The U.S. consumer benefits from all this, but at the expense of exporting new jobs. There is no need to have immigration into this country if the work force here is not working.
The United States is at a great transition point in economic history. We are going to a service and information society now. Smokestack industries are dead or dying. In order to stop the process, we would have to invoke high tariffs to keep our industries floating, or go to government subsidization. Overpopulation has made labor cheap. Advanced technology and cheap energy have made it possible to build more with less and at lower costs. This trend will continue until all industries find that the main problem of the future is getting people to buy their products.
We are overproducing on a worldwide scale.
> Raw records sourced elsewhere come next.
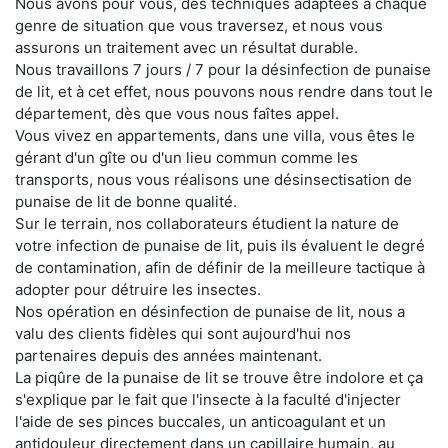
Nous avons pour vous, des techniques adaptées à chaque
genre de situation que vous traversez, et nous vous
assurons un traitement avec un résultat durable.
Nous travaillons 7 jours / 7 pour la désinfection de punaise
de lit, et à cet effet, nous pouvons nous rendre dans tout le
département, dès que vous nous faîtes appel.
Vous vivez en appartements, dans une villa, vous êtes le
gérant d'un gîte ou d'un lieu commun comme les
transports, nous vous réalisons une désinsectisation de
punaise de lit de bonne qualité.
Sur le terrain, nos collaborateurs étudient la nature de
votre infection de punaise de lit, puis ils évaluent le degré
de contamination, afin de définir de la meilleure tactique à
adopter pour détruire les insectes.
Nos opération en désinfection de punaise de lit, nous a
valu des clients fidèles qui sont aujourd'hui nos
partenaires depuis des années maintenant.
La piqûre de la punaise de lit se trouve être indolore et ça
s'explique par le fait que l'insecte à la faculté d'injecter
l'aide de ses pinces buccales, un anticoagulant et un
antidouleur directement dans un capillaire humain, au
Look at the number of new cars on dealer lots. Overpopulation and overproduction have created environmental problems for the planet and greater social problems for nations.
There is no counterweight to balance this problem. It is not possible to feed everyone and give them housing and work. This is not doom and gloom; it is a fact of life that when a species of animal overpopulates an area it affects the environment and a counterbalance in nature appears.
The question you must ask is: Is having our industry exported part of the balance?” I say yes. The United States was a high-floating ship. We are now sinking in relation to other rising industrial nations. What does the future hold for U.S. industry? More of the same. We will have less industry as this century goes forward. There will always be a core of need and supported plants for defense purposes, but consumer products will continue to be imported in greater numbers.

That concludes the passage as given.